Low cost fluorescence and bright field microscope design
In this guide, I will review the basic principles of fluorescence microscopy and how to construct three different low-cost fluorescence microscopes. These systems typically cost thousands of dollars, but recent efforts have made them easier to obtain. The design I am introducing here uses smartphones, dSLR, and USB microscopes. All of these designs can also be used as open field microscopes.

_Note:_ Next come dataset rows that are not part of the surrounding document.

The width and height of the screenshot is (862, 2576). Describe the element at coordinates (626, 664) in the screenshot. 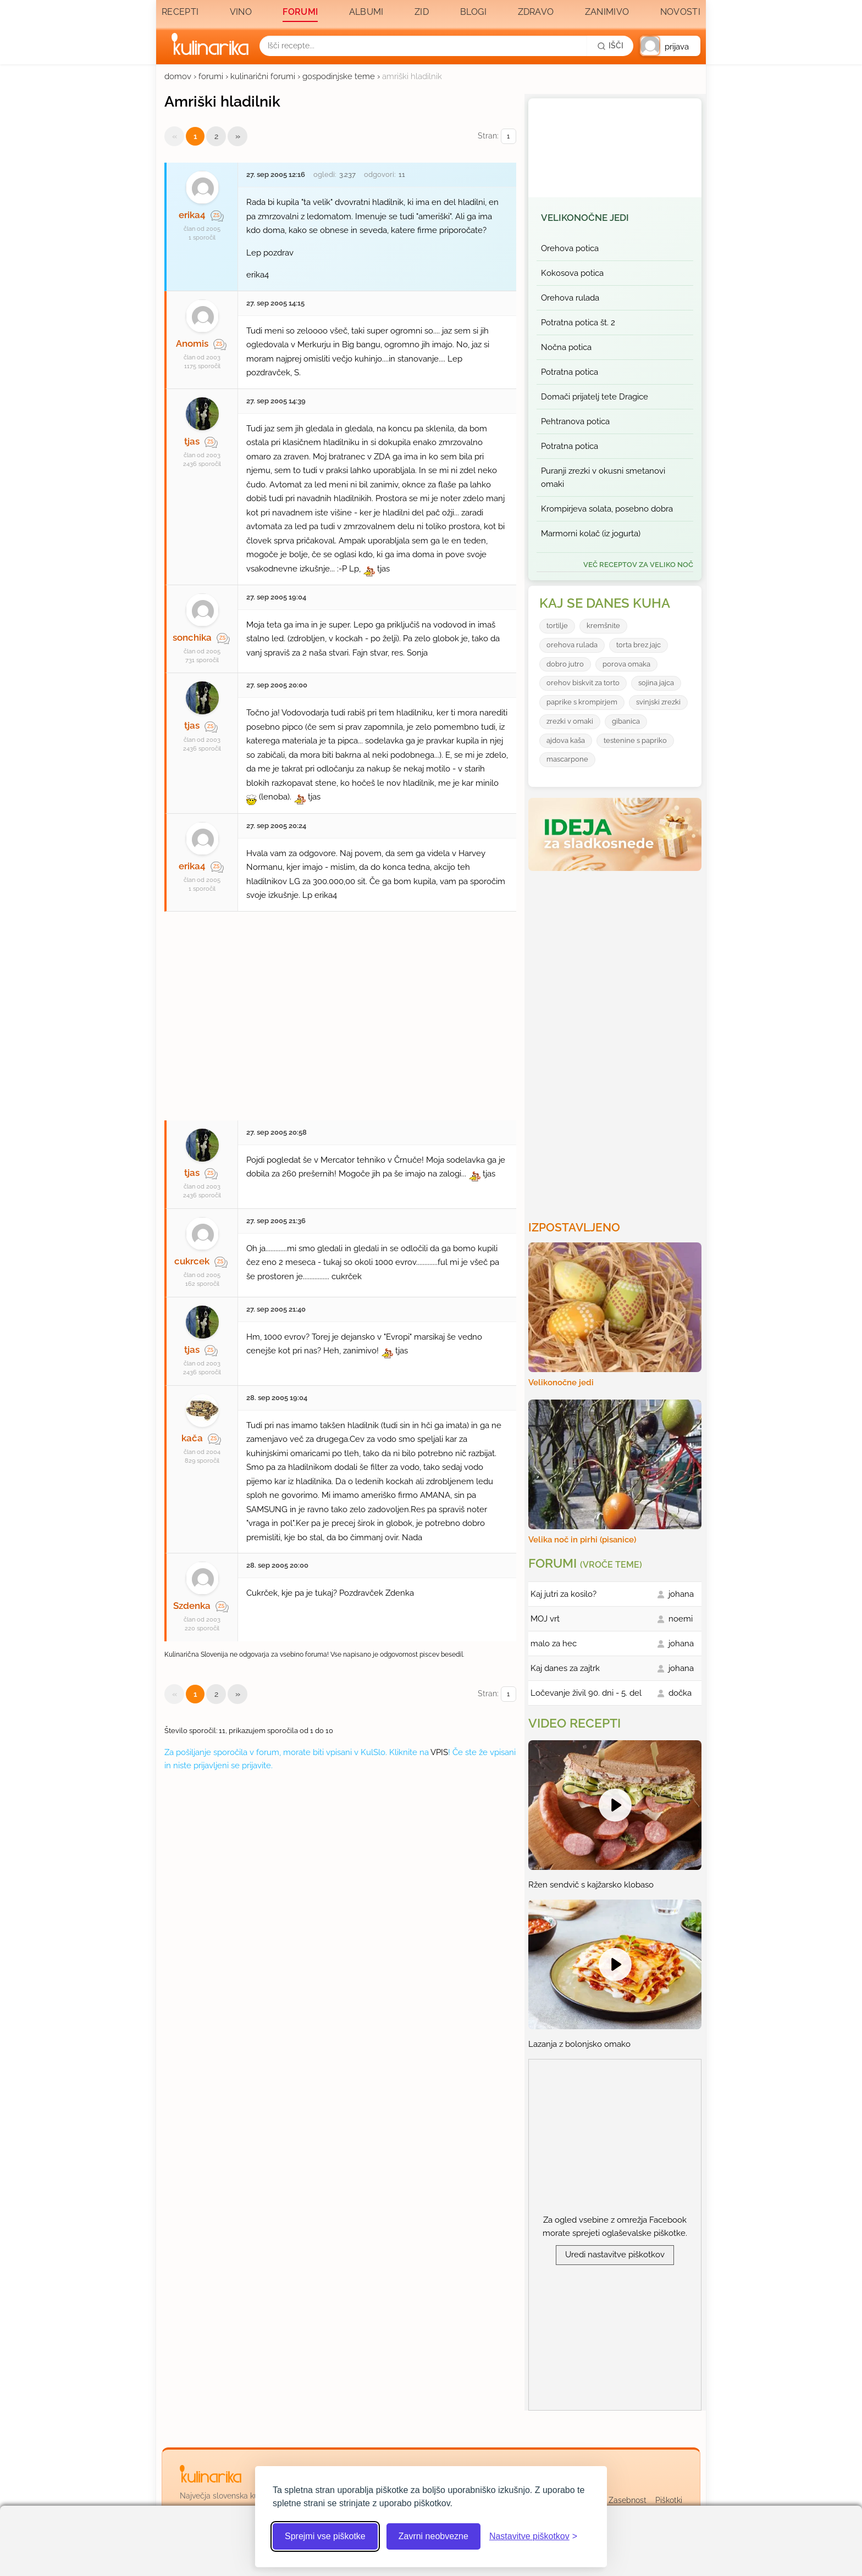 I see `porova omaka` at that location.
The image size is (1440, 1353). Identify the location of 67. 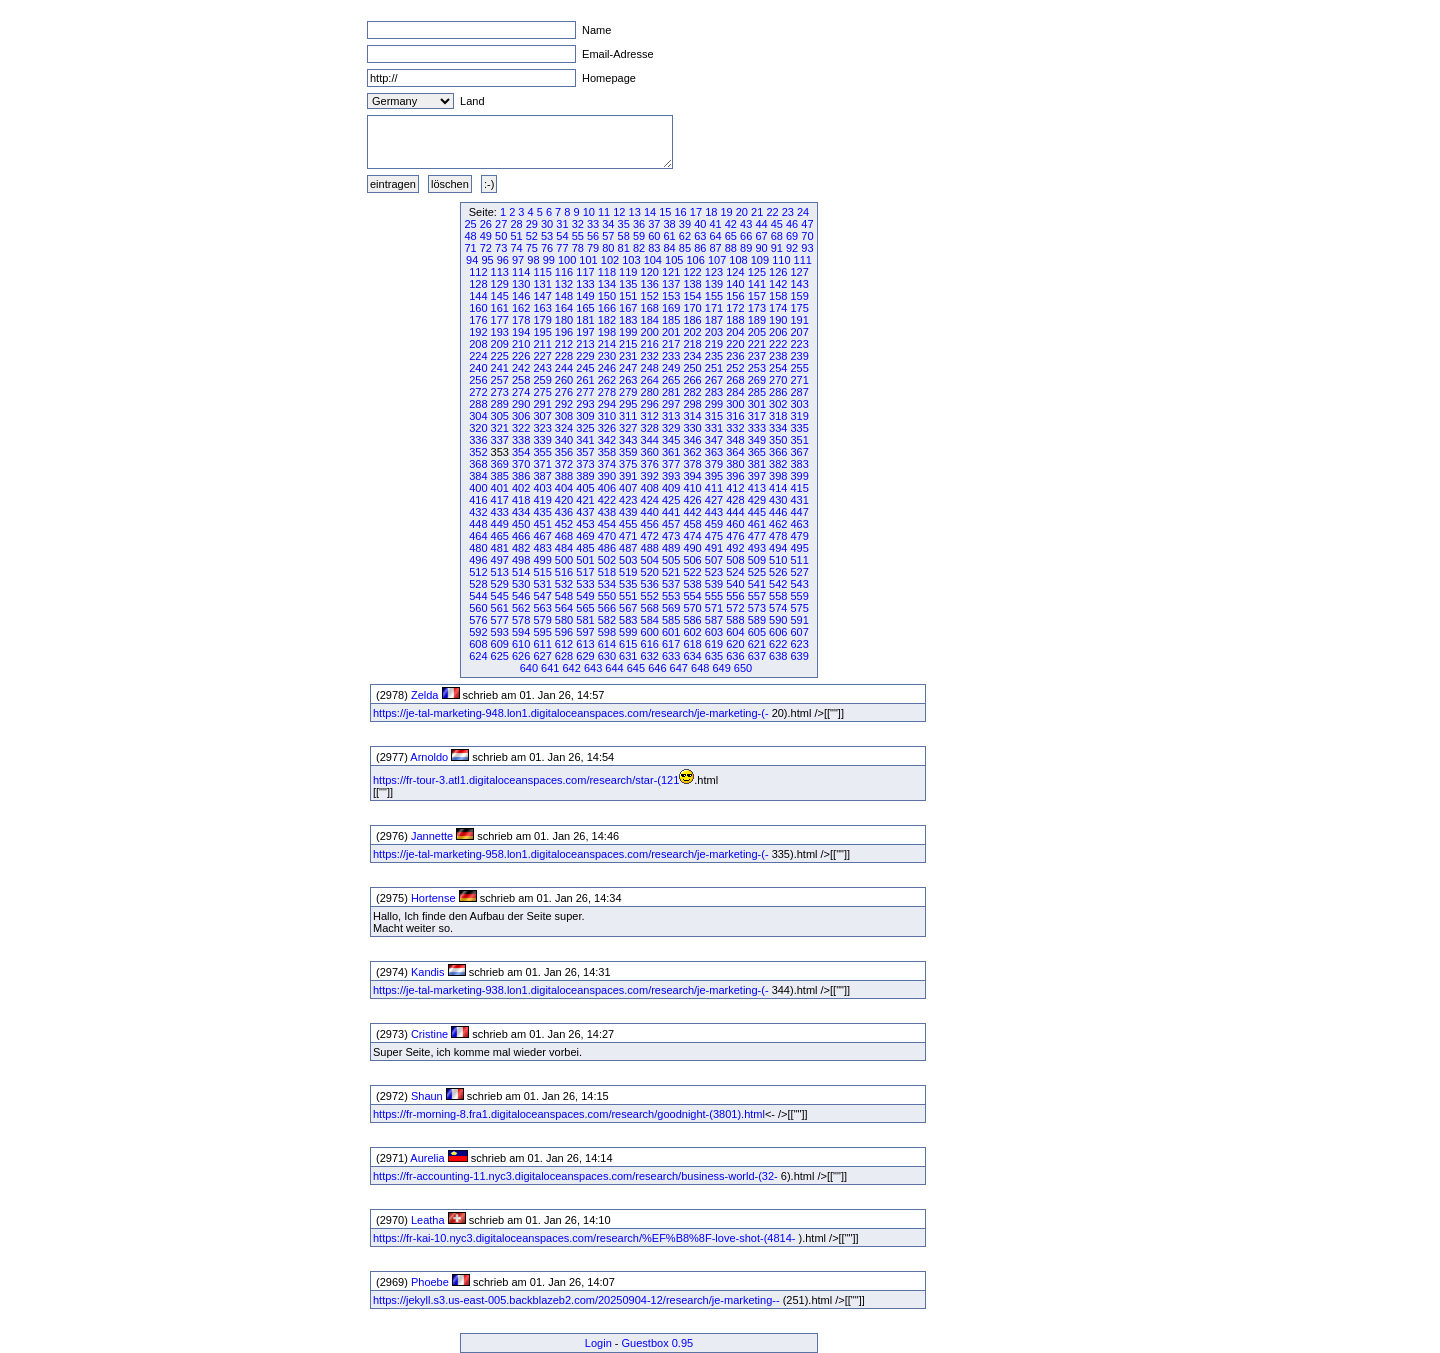 (761, 236).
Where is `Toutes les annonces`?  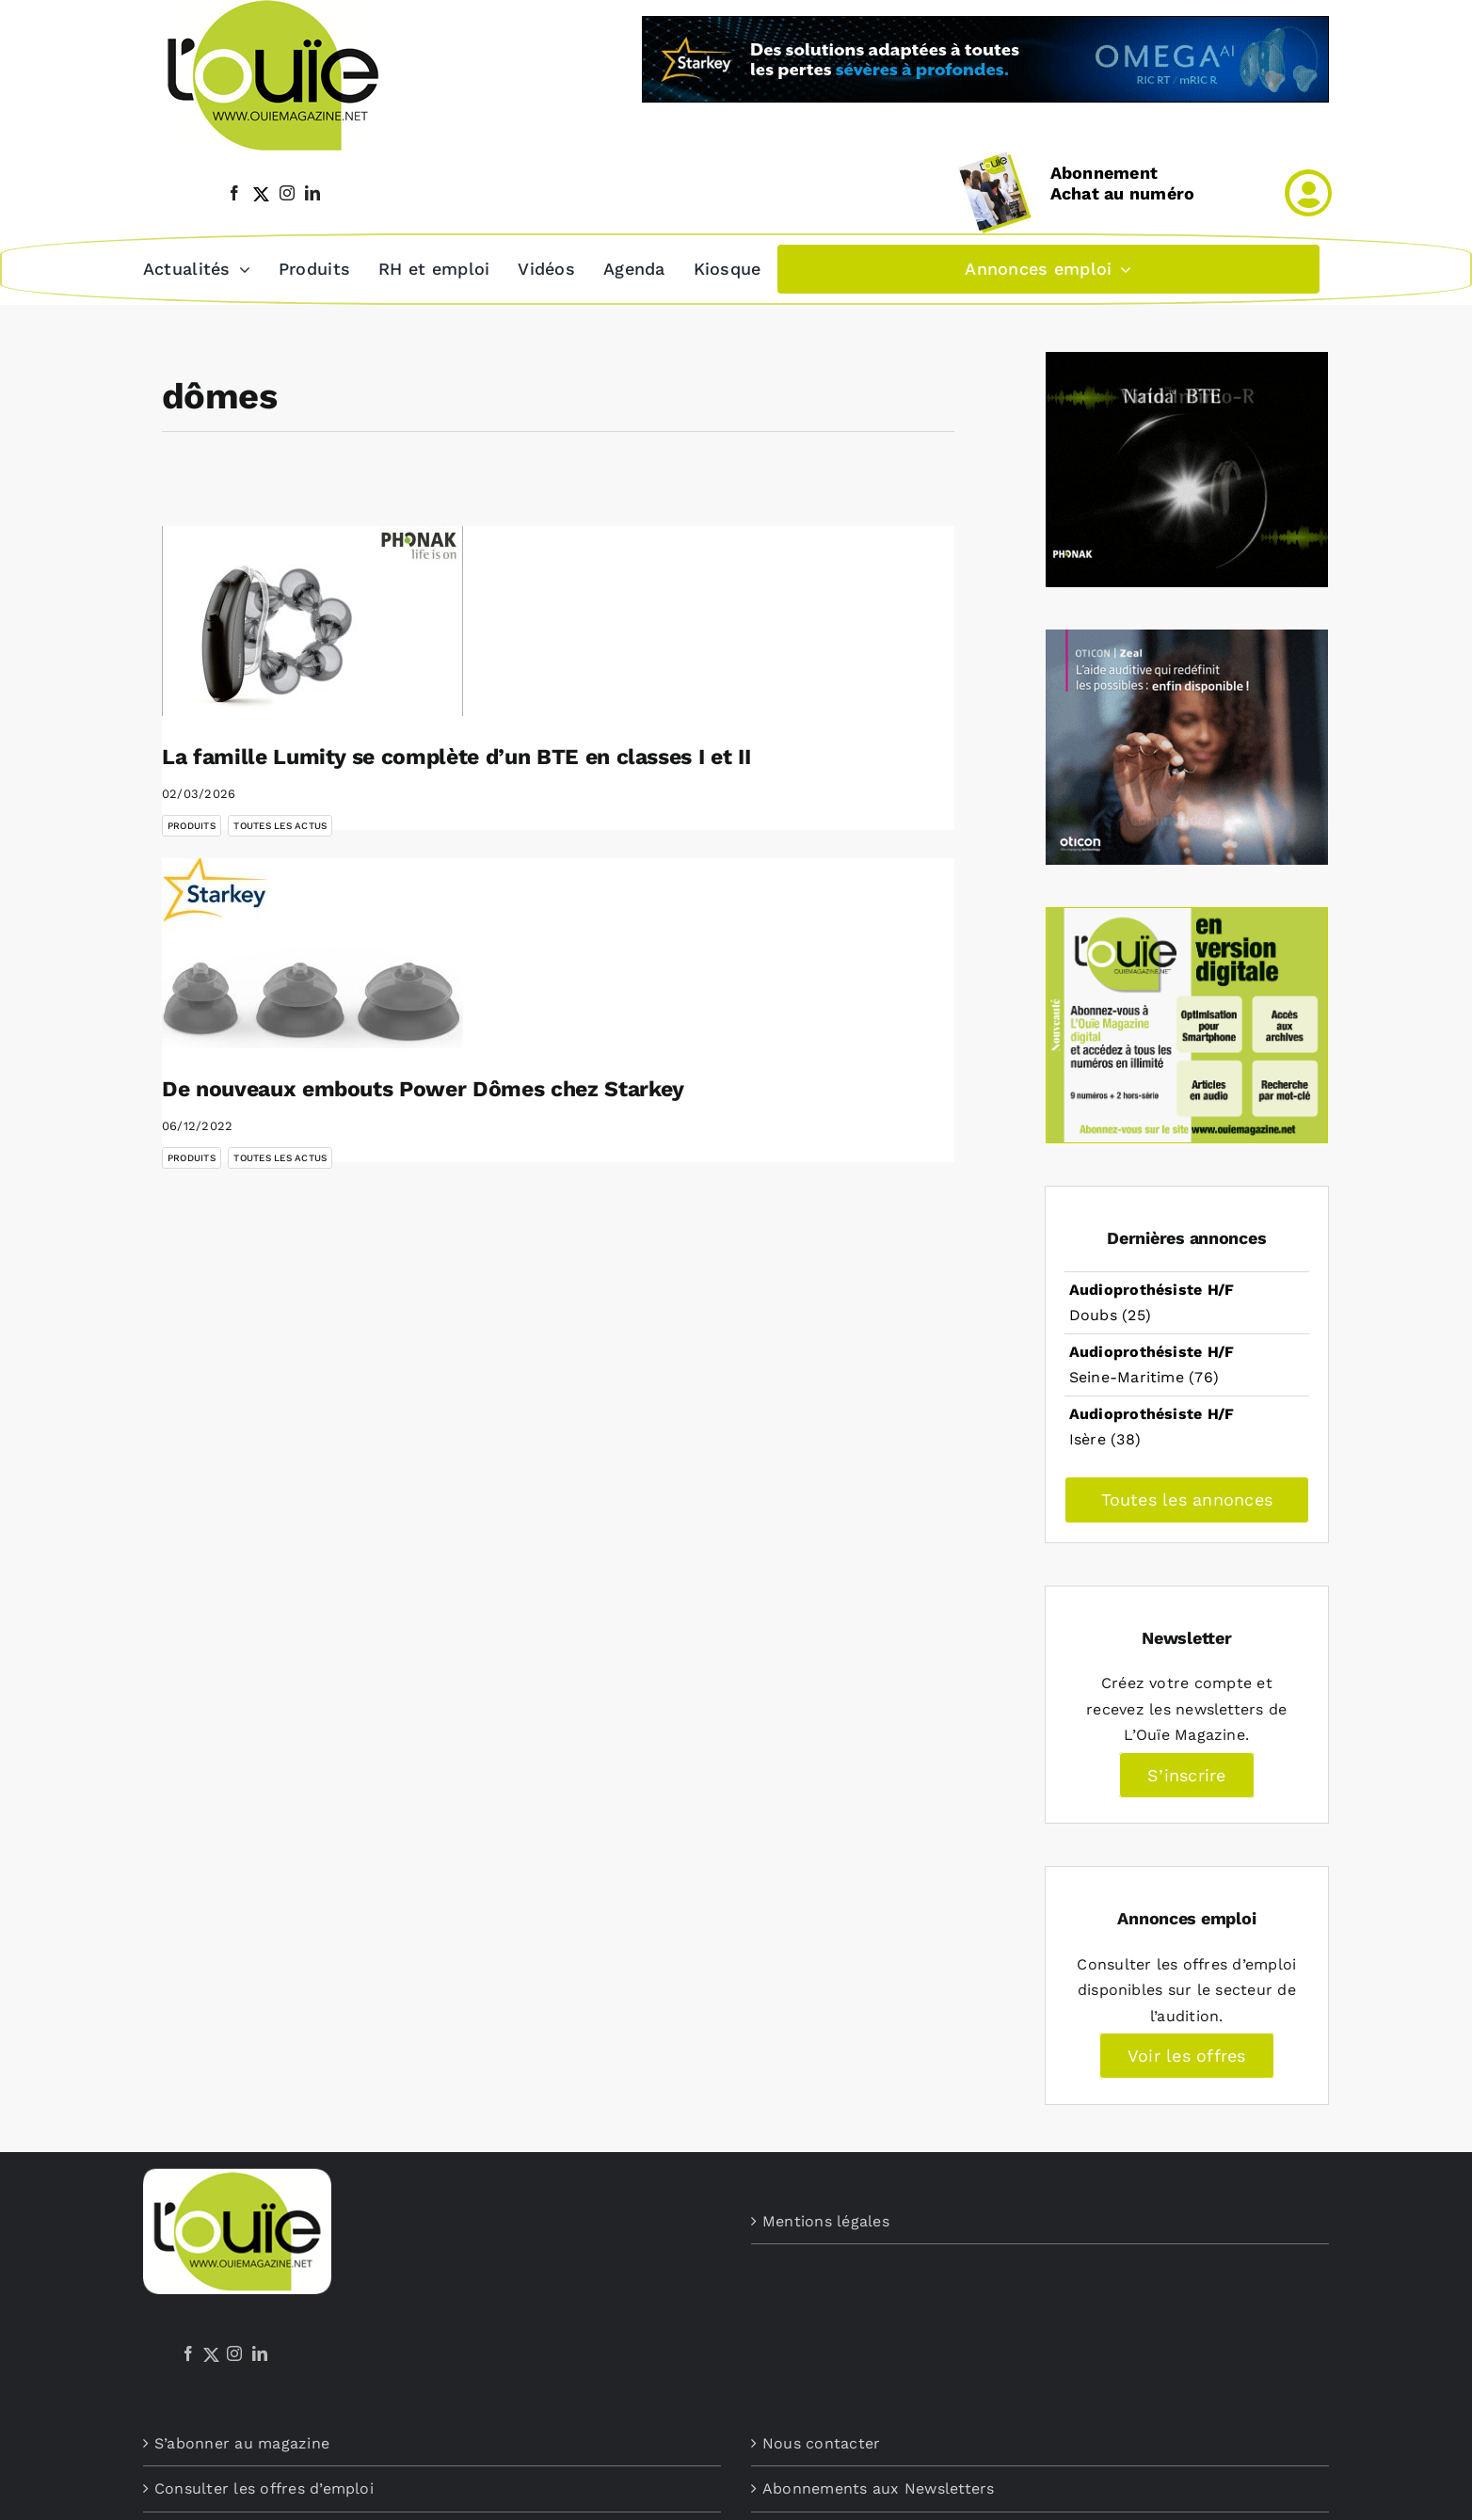 Toutes les annonces is located at coordinates (1187, 1497).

Step 1: Overview of fluorescence microscopy
To understand the basic concepts of fluorescence microscopy, imagine the dense forests, trees, animals, shrubs, and other forests that live in the forest at night. If you shine a flashlight into the forest, you will see all these structures and it is difficult to imagine specific animals or plants. Assuming you are only interested in seeing blueberry shrubs in the forest. To achieve this, you need to train fireflies to only be attracted by blueberry bushes, so that when you look at the forest, only blueberry bushes will light up. You can say that you marked the blueberry bushes with fireflies, so you can see the blueberry structures in the forest.
In this analogy, the forest represents the entire sample, the blueberry shrub represents the structure you want to visualize (such as specific cells or subcellular organelles), and fireflies are fluorescent compounds. The situation of shooting a flashlight alone without fireflies is similar to a bright field microscope.
The next step is to understand the basic functions of fluorescent compounds (also known as fluorophores). Fluorescent clusters are actually small objects (nanoscale) designed to connect specific structures in the sample. They absorb light of a narrow range of wavelengths and re emit light of another wavelength. For example, a fluorescent group can absorb blue light (i.e. the fluorescent group is excited by blue light) and then emit green light again. Usually, this is summarized through excitation and emission spectra (as shown in the figure above). These charts show the wavelengths of light absorbed by the fluorophore and the wavelengths of light emitted by the fluorophore.
The design of the microscope is very similar to that of a regular open field microscope, with two main differences. Firstly, the light illuminating the sample must be at the wavelength of the excited fluorescent group (for the example above, the light is blue). Secondly, the microscope only needs to collect emitted light (green light) while blocking blue light. This is because blue light is everywhere, but green light only comes from specific structures in the sample. To block blue light, microscopes usually have something called a long pass filter that allows green light to pass through without blue light. Each long pass filter has a cutoff wavelength. If the wavelength of light is greater than the cutoff wavelength, it can pass through a filter. Therefore, the name is "Long Distance Pass". Shorter wavelengths are blocked.
Step 2: Modeling a microscope using optical optics
This is an additional step in designing the basic principle of a microscope. There is no need to build a fluorescence microscope, so if you don't want to delve into optics, you can skip it.
Both bright field and fluorescence microscopes can be modeled using ray optical devices. The basic premise of ray optics is that the behavior of light is similar to that of light propagating away from a light source. When you look around the room, you will see the sunlight outside the window or the light brought by the light bulb. Then the light is absorbed or reflected by objects in the room. Some reflected light will make it face your eyes. If an object is illuminated, you can imagine each point on the object emitting light in all directions (as shown in the above image). The lens, like the lens in our eyes, focuses the light to a point so that we can see the object. Without a lens, light continues to propagate outward and does not form an image.